Directions for this task: All that is needed is a count of the lines in this data that contain the word "Chirurgia".

══ Source data ══

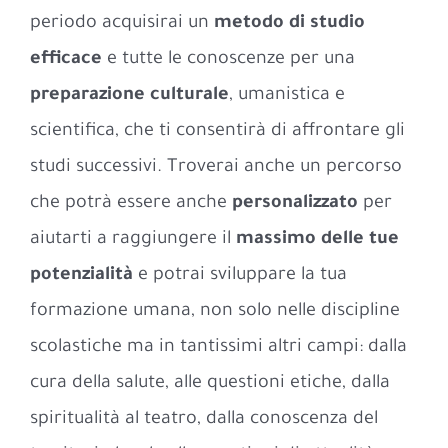
periodo acquisirai un
metodo di studio
efficace
e tutte le conoscenze per una
preparazione culturale
, umanistica e
scientifica, che ti consentirà di affrontare gli
studi successivi. Troverai anche un percorso
che potrà essere anche
personalizzato
per
aiutarti a raggiungere il
massimo delle tue
potenzialità
e potrai sviluppare la tua
formazione umana, non solo nelle discipline
scolastiche ma in tantissimi altri campi: dalla
cura della salute, alle questioni etiche, dalla
spiritualità al teatro, dalla conoscenza del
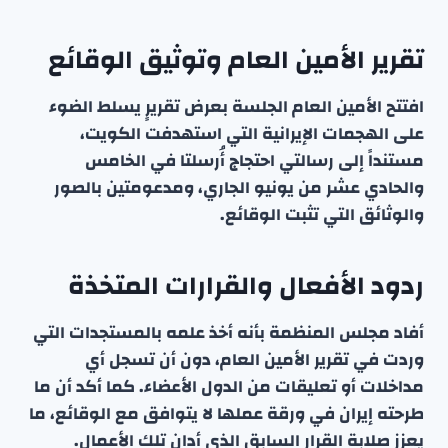
تقرير الأمين العام وتوثيق الوقائع
افتتح الأمين العام الجلسة بعرض تقريرٍ يسلط الضوء
على الهجمات الإيرانية التي استهدفت الكويت،
مستنداً إلى رسالتي احتجاج أُرسلتا في الخامس
والحادي عشر من يونيو الجاري، ومدعومتين بالصور
والوثائق التي تثبت الوقائع.
ردود الأفعال والقرارات المتخذة
أفاد مجلس المنظمة بأنه أخذ علمه بالمستجدات التي
وردت في تقرير الأمين العام، دون أن تسجل أي
مداخلات أو تعليقات من الدول الأعضاء. كما أكد أن ما
طرحته إيران في ورقة عملها لا يتوافق مع الوقائع، ما
يعزز صلابة القرار السابق الذي أدان تلك الأعمال.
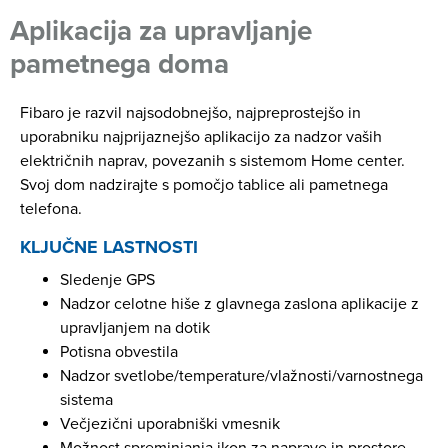
Aplikacija za upravljanje
pametnega doma
Fibaro je razvil najsodobnejšo, najpreprostejšo in
uporabniku najprijaznejšo aplikacijo za nadzor vaših
električnih naprav, povezanih s sistemom Home center.
Svoj dom nadzirajte s pomočjo tablice ali pametnega
telefona.
KLJUČNE LASTNOSTI
Sledenje GPS
Nadzor celotne hiše z glavnega zaslona aplikacije z
upravljanjem na dotik
Potisna obvestila
Nadzor svetlobe/temperature/vlažnosti/varnostnega
sistema
Večjezični uporabniški vmesnik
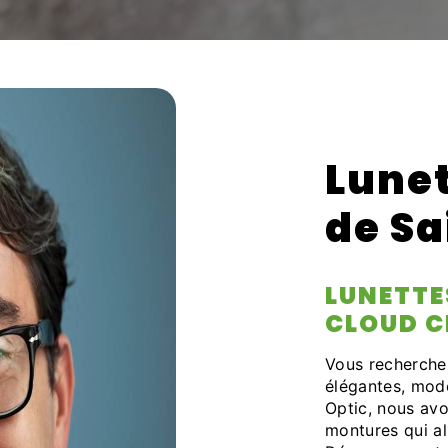
Lune
de Sa
LUNETTE
CLOUD C
Vous recherche
élégantes, mod
Optic, nous av
montures qui al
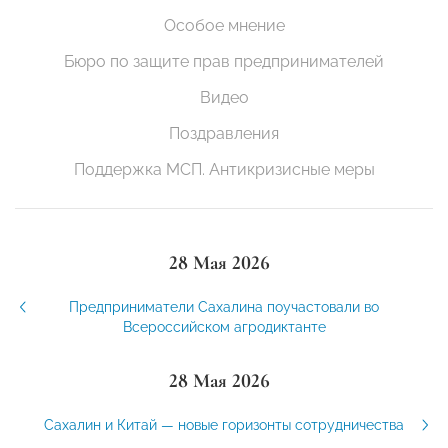
Особое мнение
Бюро по защите прав предпринимателей
Видео
Поздравления
Поддержка МСП. Антикризисные меры
28 Мая 2026
Предприниматели Сахалина поучастовали во
Всероссийском агродиктанте
28 Мая 2026
Сахалин и Китай — новые горизонты сотрудничества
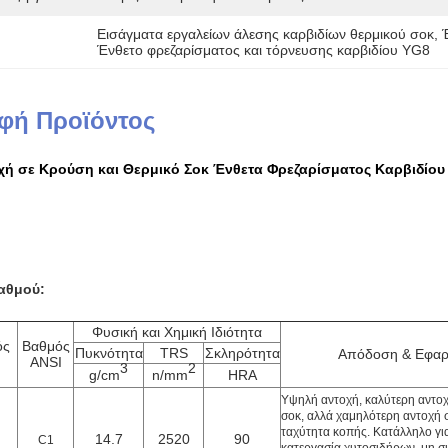
Εισάγματα εργαλείων άλεσης καρβιδίων θερμικού σοκ
, 
Ένθετο φρεζαρίσματος και τόρνευσης καρβιδίου YG8
φή Προϊόντος
οχή σε Κρούση και Θερμικό Σοκ Ένθετα Φρεζαρίσματος Καρβιδίου
αθμού:
Φυσική και Χημική Ιδιότητα
ός
Βαθμός
Πυκνότητα
TRS
Σκληρότητα
Απόδοση & Εφαρ
ANSI
3
2
g/cm
n/mm
HRA
Υψηλή αντοχή, καλύτερη αντοχ
σοκ, αλλά χαμηλότερη αντοχή 
ταχύτητα κοπής. Κατάλληλο γι
14.7
2520
90
C1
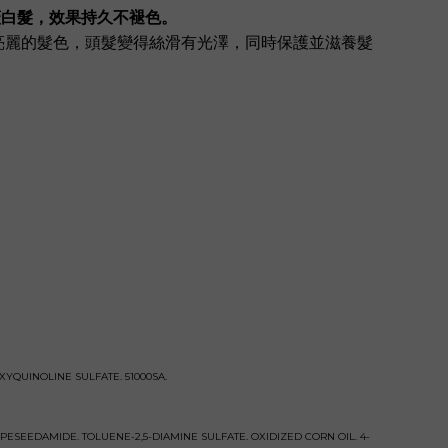
蓋白髮，效果持久不褪色。
亮麗的髮色，頭髮變得絲滑有光澤，同時保護並滋養髮
XYQUINOLINE SULFATE. 51000SA.
PESEEDAMIDE. TOLUENE-2,5-DIAMINE SULFATE. OXIDIZED CORN OIL. 4-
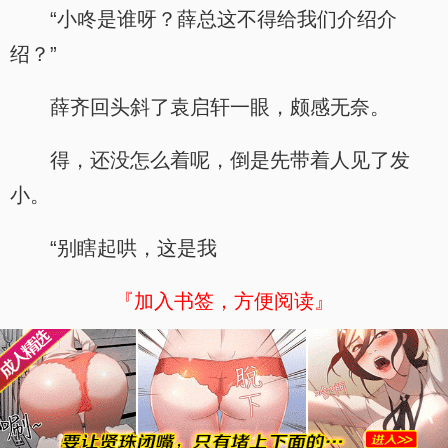
“小咚是谁呀？薛总这不得给我们介绍介
绍？”
薛齐回头斜了袁启轩一眼，颇感无奈。
得，还没怎么着呢，倒是先带着人见了发
小。
“别瞎起哄，这是我
『加入书签，方便阅读』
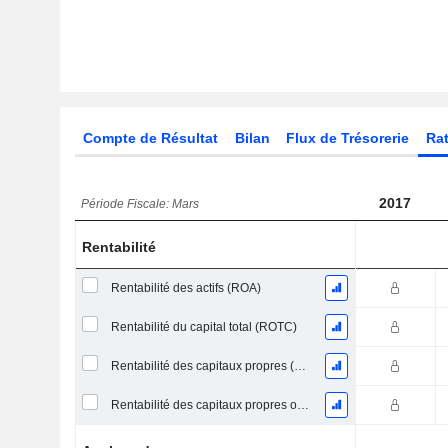
Compte de Résultat
Bilan
Flux de Trésorerie
Rat
2017
Période Fiscale: Mars
Rentabilité
Rentabilité des actifs (ROA)
Rentabilité du capital total (ROTC)
Rentabilité des capitaux propres (ROE)
Rentabilité des capitaux propres ordinaires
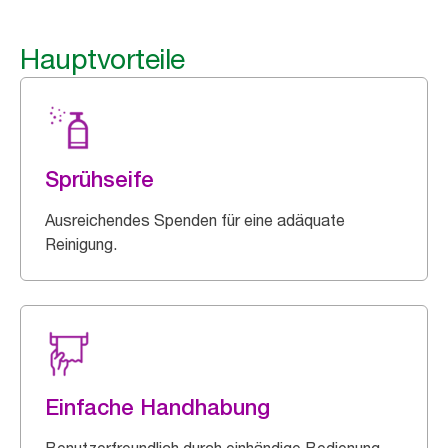
Hauptvorteile
Sprühseife
Ausreichendes Spenden für eine adäquate
Reinigung.
Einfache Handhabung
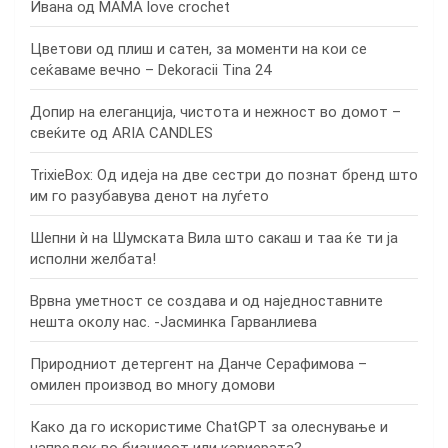
Ивана од MAMA love crochet
Цветови од плиш и сатен, за моменти на кои се
сеќаваме вечно – Dekoracii Tina 24
Допир на елеганција, чистота и нежност во домот –
свеќите од ARIA CANDLES
TrixieBox: Од идеја на две сестри до познат бренд што
им го разубавува денот на луѓето
Шепни ѝ на Шумската Вила што сакаш и таа ќе ти ја
исполни желбата!
Врвна уметност се создава и од наједноставните
нешта околу нас. -Јасминка Гарванлиева
Природниот детергент на Данче Серафимова –
омилен производ во многу домови
Како да го искористиме ChatGPT за олеснување и
напредок во бизнисот или кариерата?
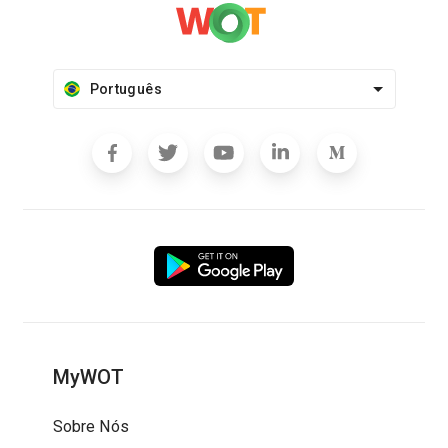
Português
MyWOT
Sobre Nós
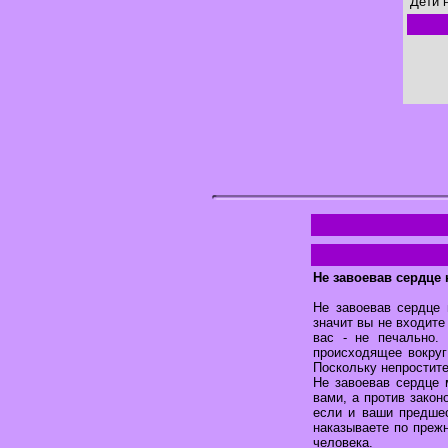
Дети 
Не завоевав сердце 
Не завоевав сердце 
значит вы не входите
вас - не печально.
происходящее вокруг
Поскольку непростите
Не завоевав сердце 
вами, а против зако
если и ваши предшес
наказываете по преж
человека.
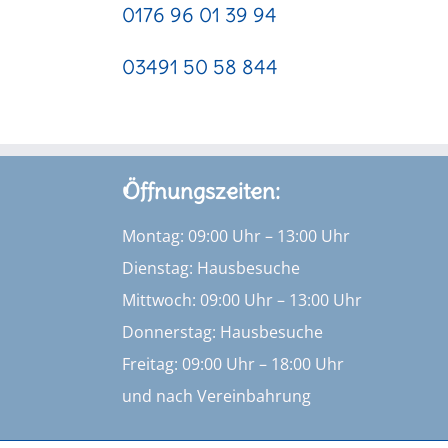
0176 96 01 39 94
03491 50 58 844
Öffnungszeiten:
Montag: 09:00 Uhr – 13:00 Uhr
Dienstag: Hausbesuche
Mittwoch: 09:00 Uhr – 13:00 Uhr
Donnerstag: Hausbesuche
Freitag: 09:00 Uhr – 18:00 Uhr
und nach Vereinbahrung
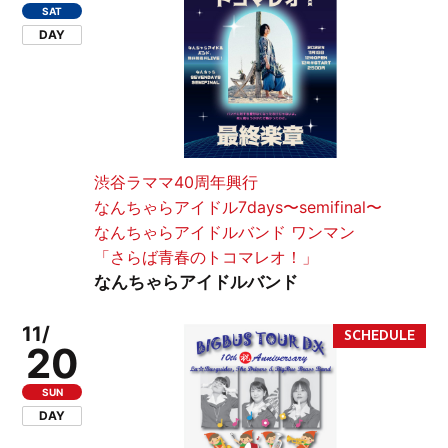
SAT
DAY
渋谷ラママ40周年興行
なんちゃらアイドル7days〜semifinal〜
なんちゃらアイドルバンド ワンマン
「さらば青春のトコマレオ！」
なんちゃらアイドルバンド
11/
20
SUN
DAY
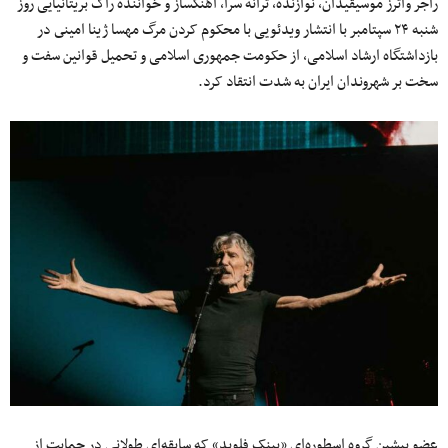
راجر واترز موسیقیدان، نوازنده، ترانه سرا، آهنگساز و خواننده راک بریتانیایی روز
شنبه ۲۴ سپتامبر با انتشار ویدئویی با محکوم کردن مرگ مهسا ژینا امینى در
بازداشتگاه ارشاد اسلامی، از حکومت جمهوری اسلامی و تحمیل قوانین سفت و
سخت بر شهروندان ایران به‌ شدت انتقاد کرد.
عضو پیشین گروه اسطوره‌ای «پینک فلوید» که سابقه‌ای طولانی در حمایت از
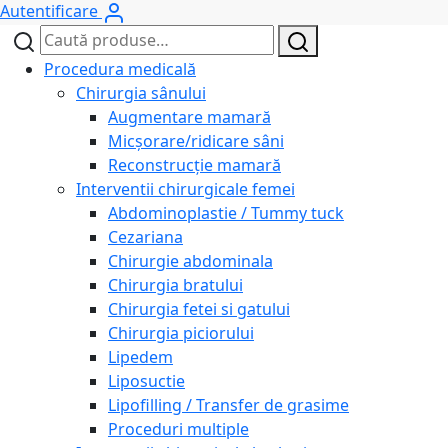
Autentificare
Caută
Caută
după:
Procedura medicală
Chirurgia sânului
Augmentare mamară
Micșorare/ridicare sâni
Reconstrucție mamară
Interventii chirurgicale femei
Abdominoplastie / Tummy tuck
Cezariana
Chirurgie abdominala
Chirurgia bratului
Chirurgia fetei si gatului
Chirurgia piciorului
Lipedem
Liposuctie
Lipofilling / Transfer de grasime
Proceduri multiple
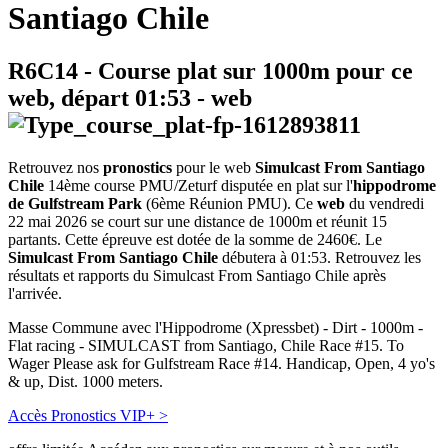
Santiago Chile
R6C14
- Course plat sur 1000m pour ce
web, départ
01:53
-
web
Retrouvez nos
pronostics
pour le web
Simulcast From Santiago
Chile
14ème course PMU/Zeturf disputée en plat sur l'
hippodrome
de Gulfstream Park
(6ème Réunion PMU). Ce
web
du vendredi
22 mai 2026 se court sur une distance de 1000m et réunit 15
partants. Cette épreuve est dotée de la somme de 2460€. Le
Simulcast From Santiago Chile
débutera à 01:53. Retrouvez les
résultats et rapports du Simulcast From Santiago Chile après
l'arrivée.
Masse Commune avec l'Hippodrome (Xpressbet) - Dirt - 1000m -
Flat racing - SIMULCAST from Santiago, Chile Race #15. To
Wager Please ask for Gulfstream Race #14. Handicap, Open, 4 yo's
& up, Dist. 1000 meters.
Accès Pronostics VIP+ >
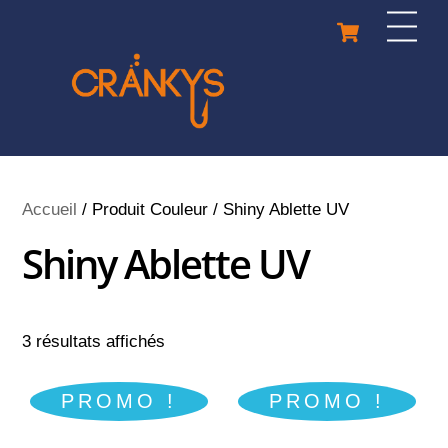
Skip
Cart
Men
to
content
Accueil
/ Produit Couleur / Shiny Ablette UV
Shiny Ablette UV
3 résultats affichés
PROMO !
PROMO !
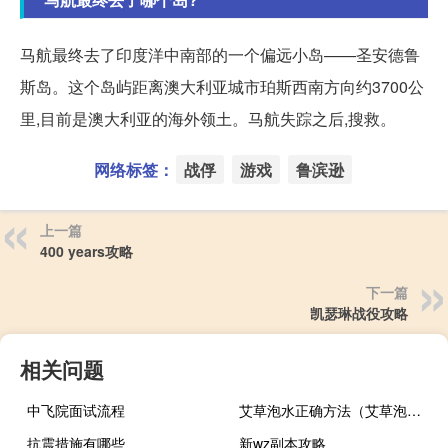
马航最终去了印度洋中南部的一个偏远小岛——圣安德鲁
斯岛。这个岛屿距离澳大利亚城市珀斯西南方向约3700公
里,目前是澳大利亚的海外领土。马航失踪之后,搜救。
网络标签：
战俘
游戏
鲁滨逊
上一篇
400 years攻略
下一篇
凯瑟琳战役攻略
相关问题
中飞院面试流程
艾草泡水正确方法（艾草泡水喝有什么功效）
抗震措施有哪些
新wz副本攻略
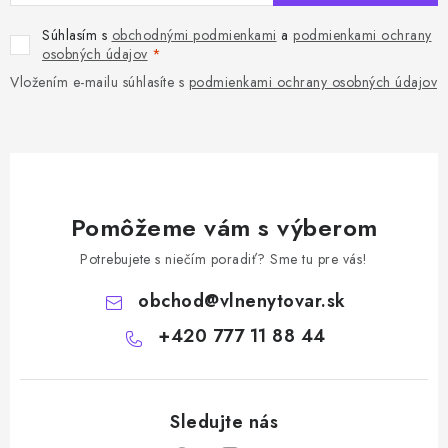
Súhlasím s
obchodnými podmienkami
a
podmienkami ochrany
osobných údajov
Vložením e-mailu súhlasíte s
podmienkami ochrany osobných údajov
Pomôžeme vám s výberom
Potrebujete s niečím poradiť? Sme tu pre vás!
obchod
@
vlnenytovar.sk
+420 777 11 88 44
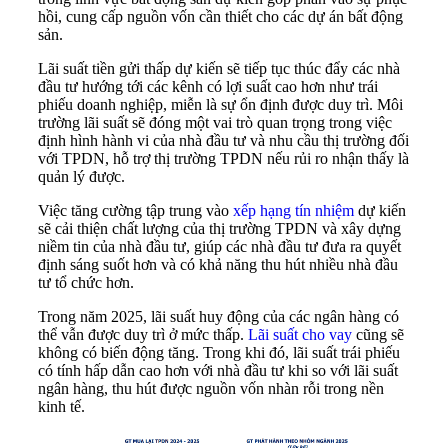
hồi, cung cấp nguồn vốn cần thiết cho các dự án bất động
sản.
Lãi suất tiền gửi thấp dự kiến sẽ tiếp tục thúc đẩy các nhà
đầu tư hướng tới các kênh có lợi suất cao hơn như trái
phiếu doanh nghiệp, miễn là sự ổn định được duy trì. Môi
trường lãi suất sẽ đóng một vai trò quan trọng trong việc
định hình hành vi của nhà đầu tư và nhu cầu thị trường đối
với TPDN, hỗ trợ thị trường TPDN nếu rủi ro nhận thấy là
quản lý được.
Việc tăng cường tập trung vào
xếp hạng tín nhiệm
dự kiến
sẽ cải thiện chất lượng của thị trường TPDN và xây dựng
niềm tin của nhà đầu tư, giúp các nhà đầu tư đưa ra quyết
định sáng suốt hơn và có khả năng thu hút nhiều nhà đầu
tư tổ chức hơn.
Trong năm 2025, lãi suất huy động của các ngân hàng có
thể vẫn được duy trì ở mức thấp.
Lãi suất cho vay
cũng sẽ
không có biến động tăng. Trong khi đó, lãi suất trái phiếu
có tính hấp dẫn cao hơn với nhà đầu tư khi so với lãi suất
ngân hàng, thu hút được nguồn vốn nhàn rỗi trong nền
kinh tế.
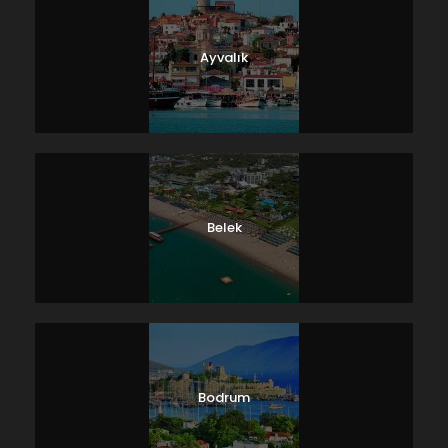
Ayvalık
Belek
Bodrum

═══

Response to the exercise: 4